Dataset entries
[Start of Attachment]

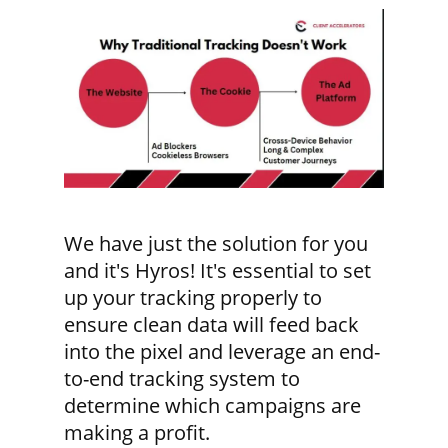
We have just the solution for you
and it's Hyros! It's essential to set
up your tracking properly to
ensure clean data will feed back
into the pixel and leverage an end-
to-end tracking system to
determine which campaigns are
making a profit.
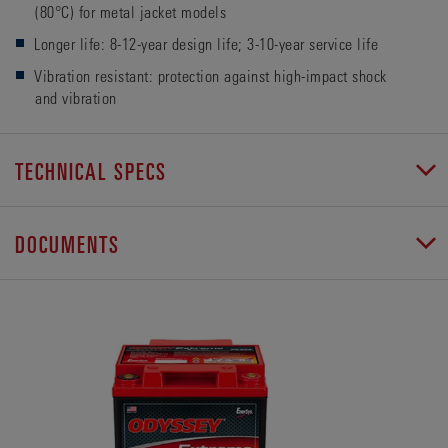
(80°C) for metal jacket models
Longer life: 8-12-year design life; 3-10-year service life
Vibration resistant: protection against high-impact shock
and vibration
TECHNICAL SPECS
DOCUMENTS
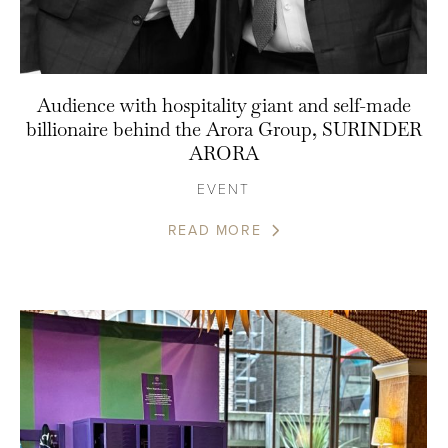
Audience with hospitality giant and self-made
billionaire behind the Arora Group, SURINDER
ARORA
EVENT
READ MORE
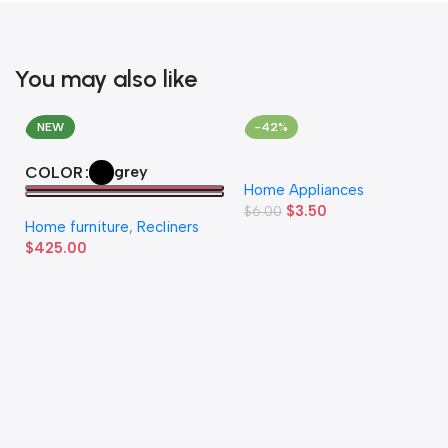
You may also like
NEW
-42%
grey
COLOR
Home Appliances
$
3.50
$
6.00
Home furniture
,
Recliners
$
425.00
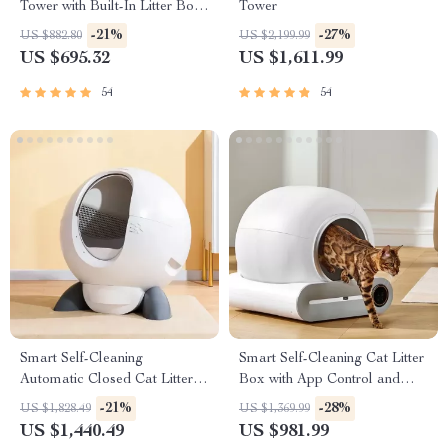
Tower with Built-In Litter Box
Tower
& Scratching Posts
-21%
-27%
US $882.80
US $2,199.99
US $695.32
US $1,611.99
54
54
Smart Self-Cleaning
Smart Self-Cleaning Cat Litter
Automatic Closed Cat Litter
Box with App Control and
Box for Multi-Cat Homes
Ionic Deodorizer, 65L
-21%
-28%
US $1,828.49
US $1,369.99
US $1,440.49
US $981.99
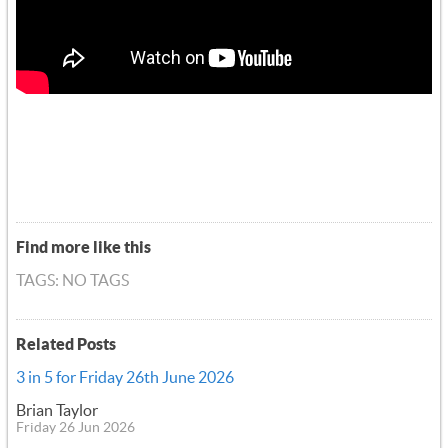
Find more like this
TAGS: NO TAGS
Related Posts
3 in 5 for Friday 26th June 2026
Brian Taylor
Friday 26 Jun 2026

[End of Attachment]
[Start of Attachment]

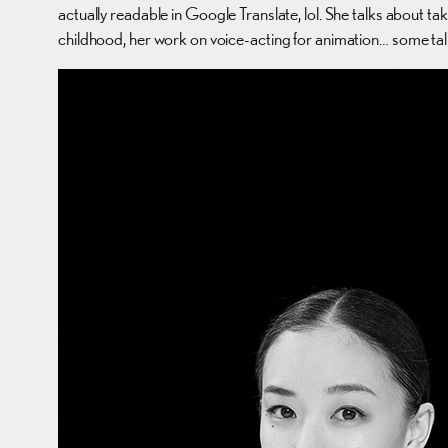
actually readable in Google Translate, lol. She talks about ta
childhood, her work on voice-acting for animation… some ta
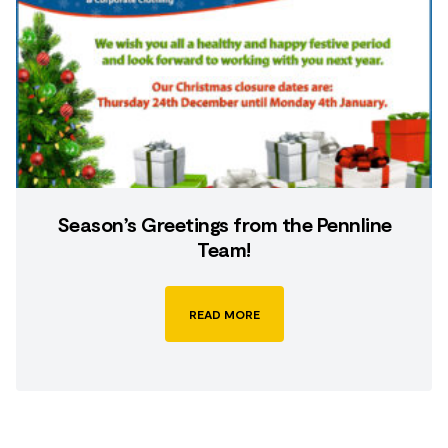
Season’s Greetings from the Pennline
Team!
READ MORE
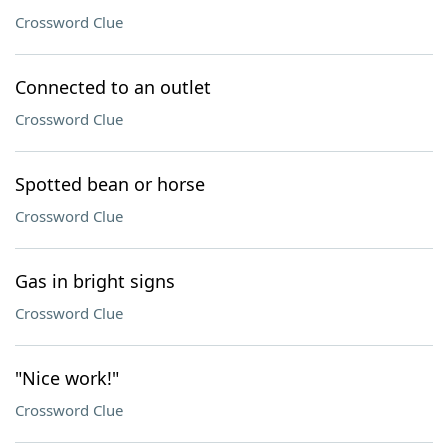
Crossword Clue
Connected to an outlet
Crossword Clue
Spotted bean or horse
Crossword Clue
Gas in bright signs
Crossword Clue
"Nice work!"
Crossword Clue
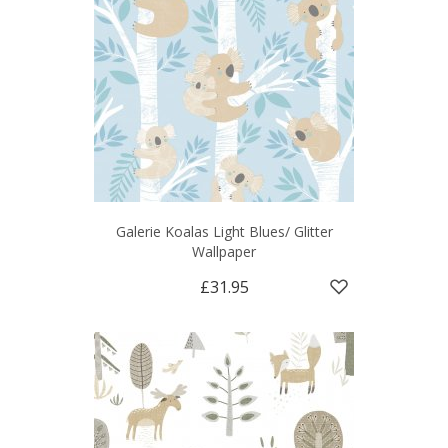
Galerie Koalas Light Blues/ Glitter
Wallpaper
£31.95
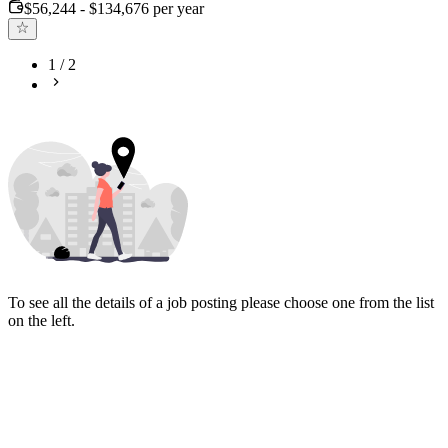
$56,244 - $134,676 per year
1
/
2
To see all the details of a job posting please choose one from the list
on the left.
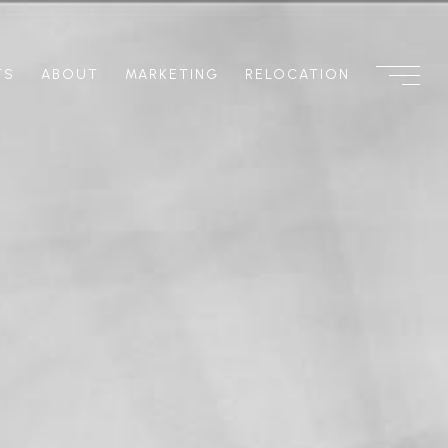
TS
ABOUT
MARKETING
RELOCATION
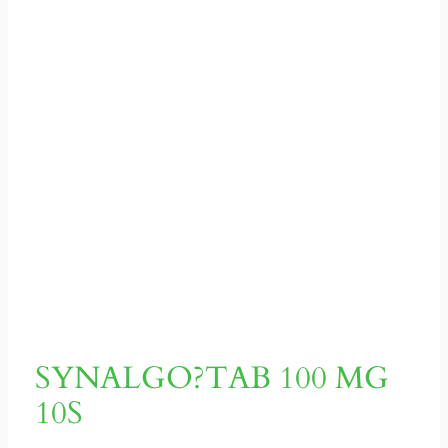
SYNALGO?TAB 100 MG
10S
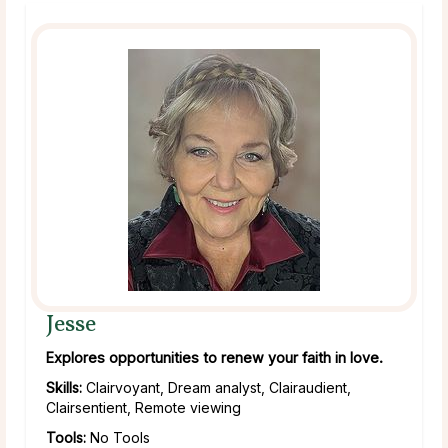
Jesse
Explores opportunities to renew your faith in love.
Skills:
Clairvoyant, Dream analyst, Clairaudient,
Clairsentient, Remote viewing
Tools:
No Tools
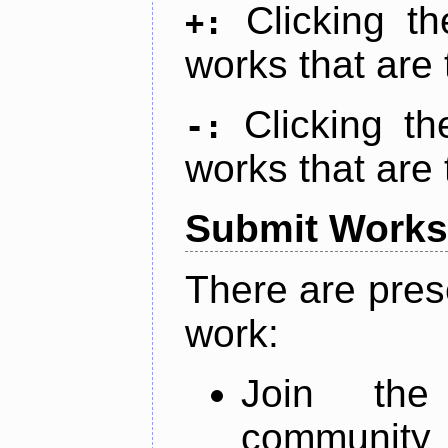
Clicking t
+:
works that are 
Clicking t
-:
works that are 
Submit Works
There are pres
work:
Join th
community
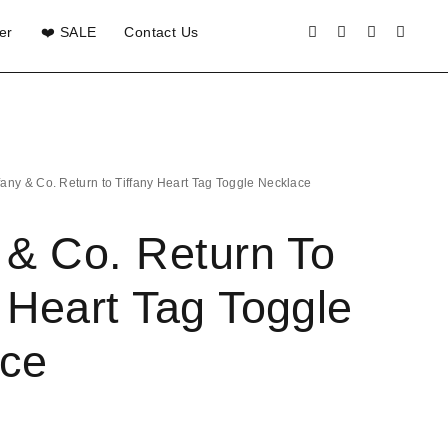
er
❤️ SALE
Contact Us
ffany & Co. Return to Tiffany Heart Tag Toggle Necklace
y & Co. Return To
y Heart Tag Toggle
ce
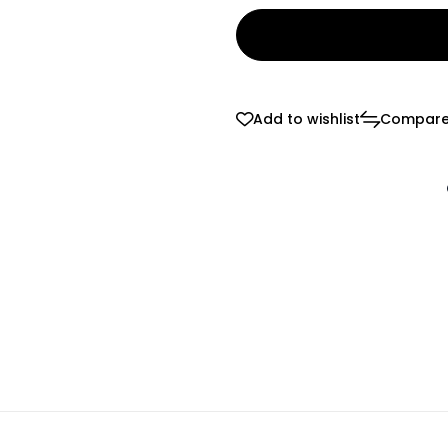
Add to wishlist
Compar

[End of Attachment]
[Start of Attachment]

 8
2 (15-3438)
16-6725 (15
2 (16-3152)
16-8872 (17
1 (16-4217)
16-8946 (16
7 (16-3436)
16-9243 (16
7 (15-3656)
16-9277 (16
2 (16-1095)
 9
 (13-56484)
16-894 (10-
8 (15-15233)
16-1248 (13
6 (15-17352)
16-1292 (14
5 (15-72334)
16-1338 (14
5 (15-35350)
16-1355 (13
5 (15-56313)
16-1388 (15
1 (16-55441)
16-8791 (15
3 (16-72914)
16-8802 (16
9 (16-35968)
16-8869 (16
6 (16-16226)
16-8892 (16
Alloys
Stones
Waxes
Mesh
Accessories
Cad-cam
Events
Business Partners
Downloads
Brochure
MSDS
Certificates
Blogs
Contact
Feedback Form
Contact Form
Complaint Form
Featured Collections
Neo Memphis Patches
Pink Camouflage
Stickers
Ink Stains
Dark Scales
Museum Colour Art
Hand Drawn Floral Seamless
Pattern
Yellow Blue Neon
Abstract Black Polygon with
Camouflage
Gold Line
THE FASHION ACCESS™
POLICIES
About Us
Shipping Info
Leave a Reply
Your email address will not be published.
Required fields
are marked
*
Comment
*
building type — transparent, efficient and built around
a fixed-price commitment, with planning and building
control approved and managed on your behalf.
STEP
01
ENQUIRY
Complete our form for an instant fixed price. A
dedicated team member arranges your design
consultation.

[End of Attachment]

## Aim of the exercise
Set down, from the entries above, exactly the lines from the one with "7 (16-3436)" up to and including the one with "consultation.", and no other lines.

## Your solution
7 (16-3436)
16-9243 (16
7 (15-3656)
16-9277 (16
2 (16-1095)
 9
 (13-56484)
16-894 (10-
8 (15-15233)
16-1248 (13
6 (15-17352)
16-1292 (14
5 (15-72334)
16-1338 (14
5 (15-35350)
16-1355 (13
5 (15-56313)
16-1388 (15
1 (16-55441)
16-8791 (15
3 (16-72914)
16-8802 (16
9 (16-35968)
16-8869 (16
6 (16-16226)
16-8892 (16
Alloys
Stones
Waxes
Mesh
Accessories
Cad-cam
Events
Business Partners
Downloads
Brochure
MSDS
Certificates
Blogs
Contact
Feedback Form
Contact Form
Complaint Form
Featured Collections
Neo Memphis Patches
Pink Camouflage
Stickers
Ink Stains
Dark Scales
Museum Colour Art
Hand Drawn Floral Seamless
Pattern
Yellow Blue Neon
Abstract Black Polygon with
Camouflage
Gold Line
THE FASHION ACCESS™
POLICIES
About Us
Shipping Info
Leave a Reply
Your email address will not be published.
Required fields
are marked
*
Comment
*
building type — transparent, efficient and built around
a fixed-price commitment, with planning and building
control approved and managed on your behalf.
STEP
01
ENQUIRY
Complete our form for an instant fixed price. A
dedicated team member arranges your design
consultation.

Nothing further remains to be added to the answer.